Hagens Berman is reminding investors that in order to become a lead plaintiff in a case against Puda Coal, Inc. (“Puda” or the “Company”) (AMEX:PUDA) they must move the court by June 13, 2011. Hagens Berman’s investigation includes potential claims against the investment bankers and auditors of Puda, including: Macquare Capital; Brean Murray; Carret & Co.; Newbridge Securities Corp. and Moore Stephens after two offerings of shares in the company.

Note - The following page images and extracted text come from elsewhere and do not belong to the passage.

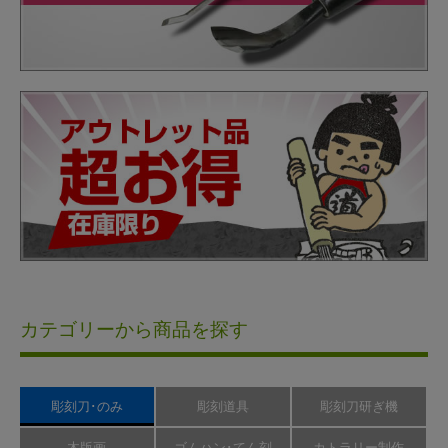
カテゴリーから商品を探す
彫刻刀･のみ
彫刻道具
彫刻刀研ぎ機
木版画
ゴムハン･てん刻
カトラリー制作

The first offering occurred on December 8, 2010, and the second occurred on February 12, 2010. Moore Stephens was the auditor for the December 31, 2010, as well as the 2007-2009 financial statements.
The lawsuit, filed in the United States District Court for the Southern District of New York, alleges that Puda and its investment bankers and auditors failed to disclose adverse facts about the company's business.
If you purchased shares of Puda Coal on or around December 8, 2010, and February 12, 2011, or directly from the investment banks, and you wish to move the court for lead plaintiff status, you must do so by June 13, 2011. Partner Reed R. Kathrein is leading the firm's investigation from its San Francisco office and can be reached by phone at 510-725-3000. You can also contact the Hagens Berman legal team via email at Pudacoal@hbsslaw.com. Additional information is available at www.hbsslaw.com/pudacoal.
The lawsuit alleges that Puda transferred the ownership of subsidiary Shanxi Coal without authorization or disclosure to investors and exaggerated its ownership stake in the subsidiary."Puda’s auditors and investment bankers appear to have failed to perform basic due diligence and to inform investors of crucial facts about this subsidiary and the company's stake in it,” said Mr. Kathrein. On April 8, 2011, an article entitled "Puda Coal Chairman Secretly Sold Half the Company and Pledged the Other Half to Chinese PE Investors" was published. Following a response from Puda announcing that it was reviewing the allegations in the article, the stock price for the company fell 34 percent.